▶ **Exercise requirements**
Where the word "mamma" appears in a line below, copy the whole line.

Segment Start: Available data

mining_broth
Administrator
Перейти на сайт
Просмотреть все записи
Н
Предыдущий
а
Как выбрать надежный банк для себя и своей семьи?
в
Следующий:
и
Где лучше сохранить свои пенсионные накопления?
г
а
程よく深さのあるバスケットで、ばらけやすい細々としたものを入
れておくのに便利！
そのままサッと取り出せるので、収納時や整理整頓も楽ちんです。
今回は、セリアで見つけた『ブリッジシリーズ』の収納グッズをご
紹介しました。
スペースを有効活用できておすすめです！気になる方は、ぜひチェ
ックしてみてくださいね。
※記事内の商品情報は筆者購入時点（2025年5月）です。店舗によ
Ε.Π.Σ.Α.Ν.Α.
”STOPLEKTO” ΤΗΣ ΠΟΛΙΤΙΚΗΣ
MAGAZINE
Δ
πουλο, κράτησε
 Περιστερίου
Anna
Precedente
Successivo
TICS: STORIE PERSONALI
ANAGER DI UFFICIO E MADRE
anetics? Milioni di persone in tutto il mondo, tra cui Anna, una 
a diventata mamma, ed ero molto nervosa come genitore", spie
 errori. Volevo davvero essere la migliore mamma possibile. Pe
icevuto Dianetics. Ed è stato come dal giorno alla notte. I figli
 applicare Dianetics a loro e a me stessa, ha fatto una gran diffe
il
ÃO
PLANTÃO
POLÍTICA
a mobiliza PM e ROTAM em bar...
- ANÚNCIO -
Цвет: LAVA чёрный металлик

Segment End: Available data
Segment Start: Available data

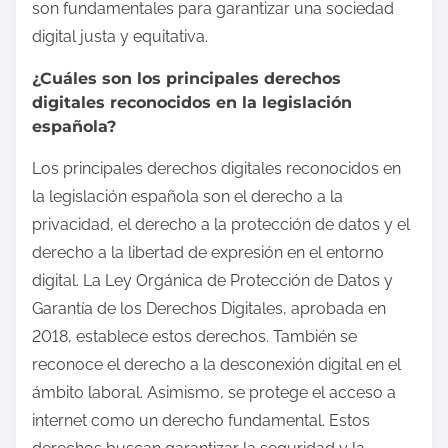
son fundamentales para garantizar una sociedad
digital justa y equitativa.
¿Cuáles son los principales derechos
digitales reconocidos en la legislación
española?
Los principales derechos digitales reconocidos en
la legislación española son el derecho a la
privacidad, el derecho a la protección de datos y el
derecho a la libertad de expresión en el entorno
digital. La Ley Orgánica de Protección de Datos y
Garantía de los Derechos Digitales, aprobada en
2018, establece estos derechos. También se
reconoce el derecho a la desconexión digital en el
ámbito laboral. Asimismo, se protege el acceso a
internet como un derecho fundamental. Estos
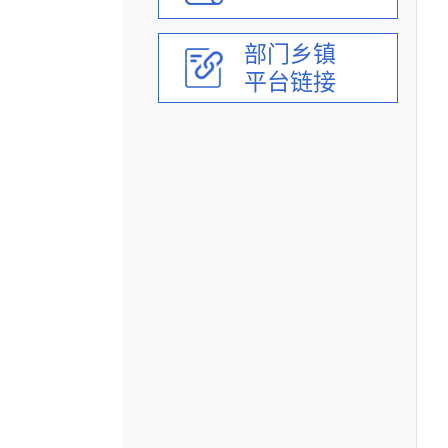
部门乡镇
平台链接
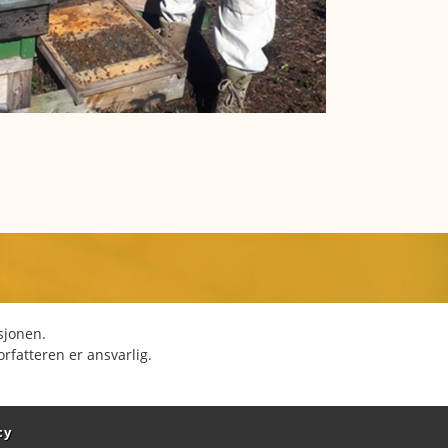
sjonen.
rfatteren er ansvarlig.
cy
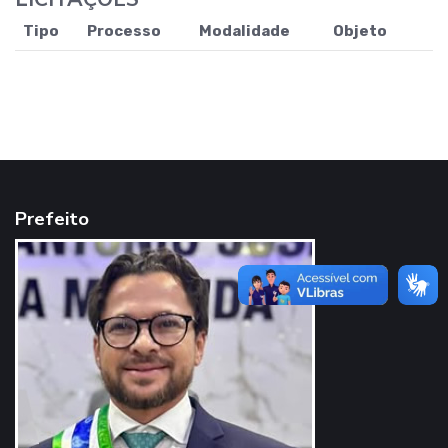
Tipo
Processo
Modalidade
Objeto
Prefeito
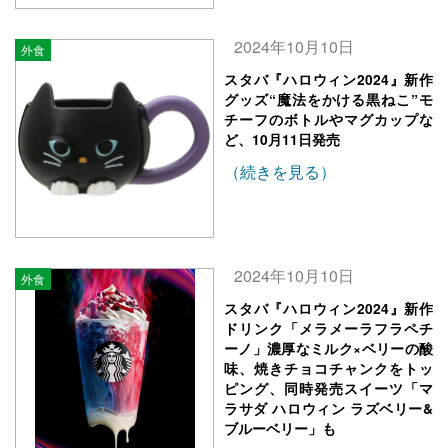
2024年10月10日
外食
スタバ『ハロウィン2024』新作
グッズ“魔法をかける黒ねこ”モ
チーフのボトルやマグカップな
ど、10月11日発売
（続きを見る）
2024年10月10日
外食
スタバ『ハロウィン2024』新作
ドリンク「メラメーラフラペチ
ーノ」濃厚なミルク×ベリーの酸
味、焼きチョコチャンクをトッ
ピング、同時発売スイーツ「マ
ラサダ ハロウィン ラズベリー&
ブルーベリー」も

Segment End: Available data

▶ **Reply to the task**
a diventata mamma, ed ero molto nervosa come genitore", spie
 errori. Volevo davvero essere la migliore mamma possibile. Pe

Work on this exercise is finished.